I saw a big wad of seals in his bag and suddenly understood: When the electricity meter was changed in the first place, the seal must have been removed; why did I see one that was intact? The only answer is: the Electricity Bureau's staff must be the thief who steal what they are guarding (监守自盗). Who knows, perhaps the one who changed the wires last time was the same man today?

I sighed about the shadiness when I handed the man the money.

He said modestly: "We are just giving a hand to help everyone, otherwise what's to be done? Everyone needs to be fed, right?"


Nearly two years passed. On a hot day last month, the power went off at noon. I called the Electricity Bureau, and a worker arrived in 5 minutes. He said the fuse was burned and needed to be changed to a thicker one. Then he discovered something and said: "The meter has been messed around with."

The adage goes that "A thief's guilty consciences make him cowardly (做贼心虚)." I wasn't the thief but was cowardly all the same.

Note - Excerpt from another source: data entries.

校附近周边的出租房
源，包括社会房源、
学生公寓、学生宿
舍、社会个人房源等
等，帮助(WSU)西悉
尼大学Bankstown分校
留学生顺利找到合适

I tried my utmost to deny.

The worker said: "Come and see – someone changed here. The ends are still here. We experts can tell with one glance. No need to deny. I'm going to call the Bureau and have them handle this."

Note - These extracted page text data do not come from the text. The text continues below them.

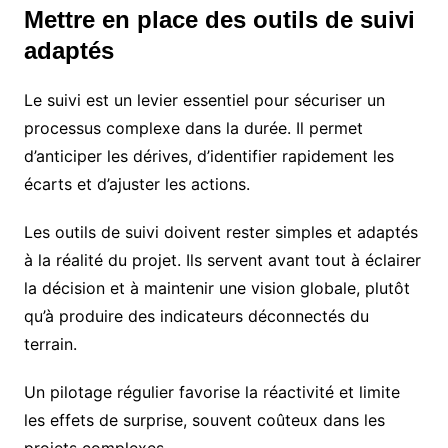
Mettre en place des outils de suivi
adaptés
Le suivi est un levier essentiel pour sécuriser un
processus complexe dans la durée. Il permet
d’anticiper les dérives, d’identifier rapidement les
écarts et d’ajuster les actions.
Les outils de suivi doivent rester simples et adaptés
à la réalité du projet. Ils servent avant tout à éclairer
la décision et à maintenir une vision globale, plutôt
qu’à produire des indicateurs déconnectés du
terrain.
Un pilotage régulier favorise la réactivité et limite
les effets de surprise, souvent coûteux dans les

He started to dial his cellphone. I was forced to ask pardon. I told him the whole story and hoped he would let me go.

I bet the man was just a big boy not even 23 years old. With plump cheeks and shining eyes, his face was full of innocent smile. He said: "I believe you. But the other guy did not do a thorough job. He must have been posing as an Electricity Bureau staff. Also possible he's a relative of a staff member, got the work robe, and used it to make money. You found me by calling the Bureau, so I can't be fake. I can redo the correction for you and ensure you can sleep in peace from now on."

Now seasoned, I asked: "How much?"

He said calmly: "At least 300 yuan."

I said: "At most 200. Please give me your name and cellphone number. I don't want to be endlessly extorted by you Electricity Bureau people."

He smiled brightly: "Don't get angry, we are only taking money to remove ill fortune (拿人钱财替人消灾)."

Two minutes later he declared everything was OK now. He left his cellphone number and told me to call him if there was any problem. "But there won't be any problem. Rest assured, there'll be problems no more." His smile was very warm.